La mujer policía caminó y caminó y no pudo encontrar a un consigna ni se topó con un móvil policial. La pandemia había alterado todo, incluso a los rateros que merodeaban alrededor de un grupo de palurdos libertarios que repartían maldiciones contra el nuevo orden mundial y aborrecían en varios idiomas a las vacunas y a todas las sanaciones.
El disparo era inevitable. El ruido de la descarga llegó hasta él con fuerza propia. El rostro de la mujer policía se le presentó borroso. ¿Para qué morir tan temprano? La mañana estaba fresca pero espléndida.

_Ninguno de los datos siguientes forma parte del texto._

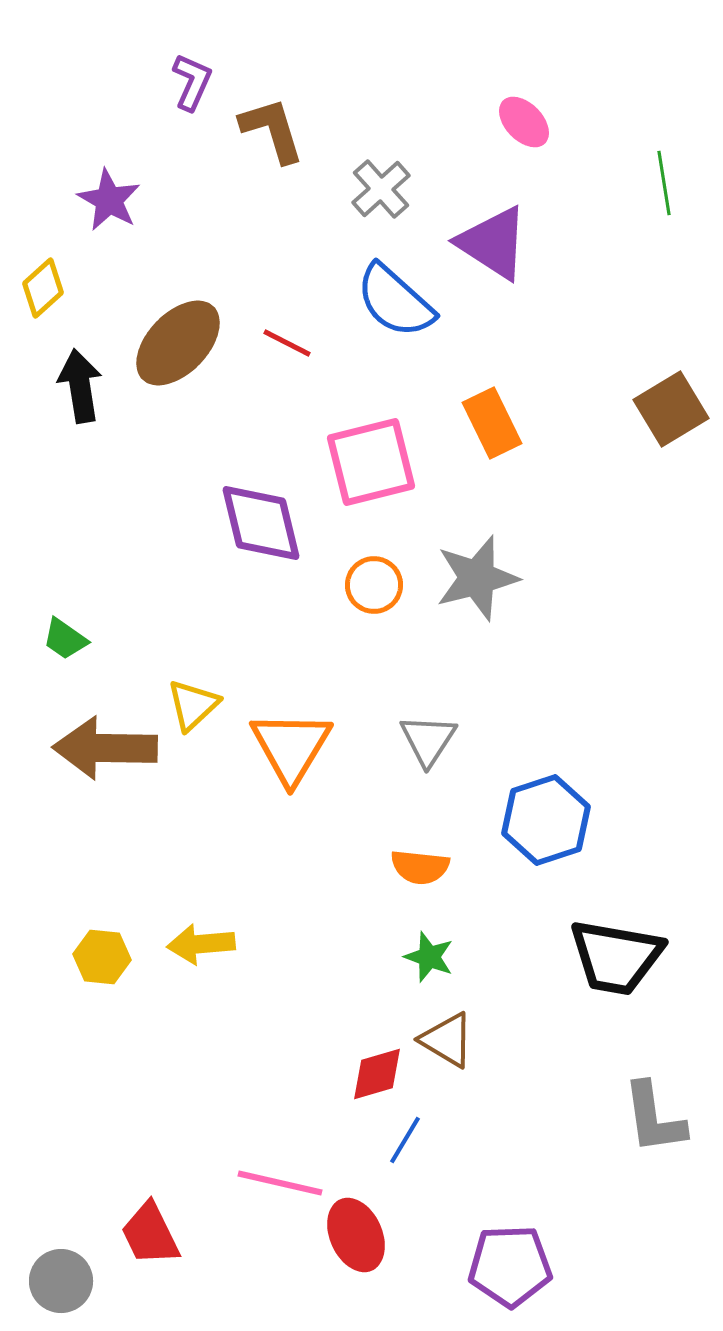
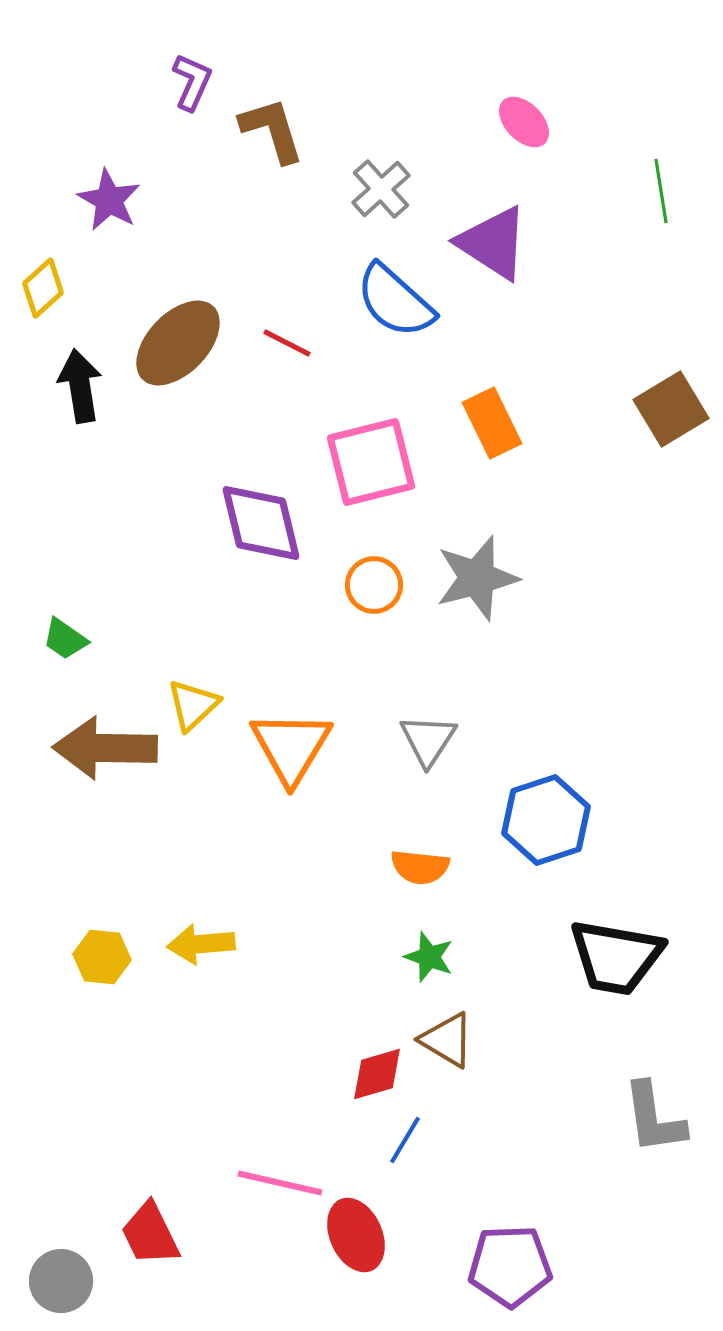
green line: moved 3 px left, 8 px down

Mujer ingenua. Se le metió el muerto bajo la piel. Llevo consigo la estimación del muerto y eso era visible hasta para los palurdos libertarios que aún danzaban como zombis alrededor de su cadáver mientras gritaban “¡Yuta! ¡Yuta hija de puta!”.
Tía Mau habría dicho “yo les avisé, un muerto trae a otro muerto”. Don Modesto y Taga le habrían dado la razón.
Difunta mujer policía. ¿Y ahora qué?
“El Interrogador” murmuró: “ahora nada”, y enfiló hacia el oeste, en busca de uno de sus refugios.